# EXERCISE PROMPT
Where in the records does the word "lässt" appear? Copy each line that holds it.

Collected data
● ● ● ● ● ● ●

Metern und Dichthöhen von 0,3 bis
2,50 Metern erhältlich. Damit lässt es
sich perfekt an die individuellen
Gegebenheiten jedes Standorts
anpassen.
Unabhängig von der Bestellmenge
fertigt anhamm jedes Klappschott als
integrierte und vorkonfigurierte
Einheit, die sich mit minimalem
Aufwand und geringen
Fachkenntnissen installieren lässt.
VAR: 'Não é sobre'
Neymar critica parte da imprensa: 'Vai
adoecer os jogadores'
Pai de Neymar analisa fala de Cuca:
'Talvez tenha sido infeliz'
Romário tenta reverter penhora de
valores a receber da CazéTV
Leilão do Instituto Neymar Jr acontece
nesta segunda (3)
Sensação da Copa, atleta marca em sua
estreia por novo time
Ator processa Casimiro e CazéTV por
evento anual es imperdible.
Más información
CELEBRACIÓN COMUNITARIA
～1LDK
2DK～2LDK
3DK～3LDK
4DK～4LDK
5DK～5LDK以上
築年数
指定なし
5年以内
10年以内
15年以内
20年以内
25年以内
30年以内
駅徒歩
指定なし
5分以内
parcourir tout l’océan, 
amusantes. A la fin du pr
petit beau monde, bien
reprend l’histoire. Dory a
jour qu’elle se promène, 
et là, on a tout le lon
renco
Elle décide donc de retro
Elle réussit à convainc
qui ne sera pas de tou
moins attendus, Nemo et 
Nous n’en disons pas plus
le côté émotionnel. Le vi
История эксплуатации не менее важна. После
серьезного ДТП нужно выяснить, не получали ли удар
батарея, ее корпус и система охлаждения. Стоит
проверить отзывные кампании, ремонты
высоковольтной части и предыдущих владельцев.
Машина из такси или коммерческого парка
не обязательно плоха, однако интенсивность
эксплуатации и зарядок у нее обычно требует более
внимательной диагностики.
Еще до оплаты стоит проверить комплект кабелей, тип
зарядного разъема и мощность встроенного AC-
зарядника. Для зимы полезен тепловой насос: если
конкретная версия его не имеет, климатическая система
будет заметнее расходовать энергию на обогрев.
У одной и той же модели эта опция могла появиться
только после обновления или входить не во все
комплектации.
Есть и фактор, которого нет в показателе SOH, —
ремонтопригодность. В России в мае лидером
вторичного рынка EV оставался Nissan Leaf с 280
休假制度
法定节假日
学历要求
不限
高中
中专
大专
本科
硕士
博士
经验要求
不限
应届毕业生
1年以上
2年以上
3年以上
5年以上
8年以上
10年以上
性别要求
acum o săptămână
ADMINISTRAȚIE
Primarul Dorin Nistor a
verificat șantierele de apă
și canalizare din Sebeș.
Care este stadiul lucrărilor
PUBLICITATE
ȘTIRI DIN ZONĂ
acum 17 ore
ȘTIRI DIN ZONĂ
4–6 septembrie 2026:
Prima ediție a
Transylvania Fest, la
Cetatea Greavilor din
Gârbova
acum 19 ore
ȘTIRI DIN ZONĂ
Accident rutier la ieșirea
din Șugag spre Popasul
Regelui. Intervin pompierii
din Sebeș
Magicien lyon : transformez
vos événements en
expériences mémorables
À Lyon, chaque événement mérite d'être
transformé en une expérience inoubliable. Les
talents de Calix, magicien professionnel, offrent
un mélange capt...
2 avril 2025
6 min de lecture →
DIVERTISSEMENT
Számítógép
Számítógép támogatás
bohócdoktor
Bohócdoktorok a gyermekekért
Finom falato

● ● ● ● ● ● ●

# ANSWER BOX
2,50 Metern erhältlich. Damit lässt es
Fachkenntnissen installieren lässt.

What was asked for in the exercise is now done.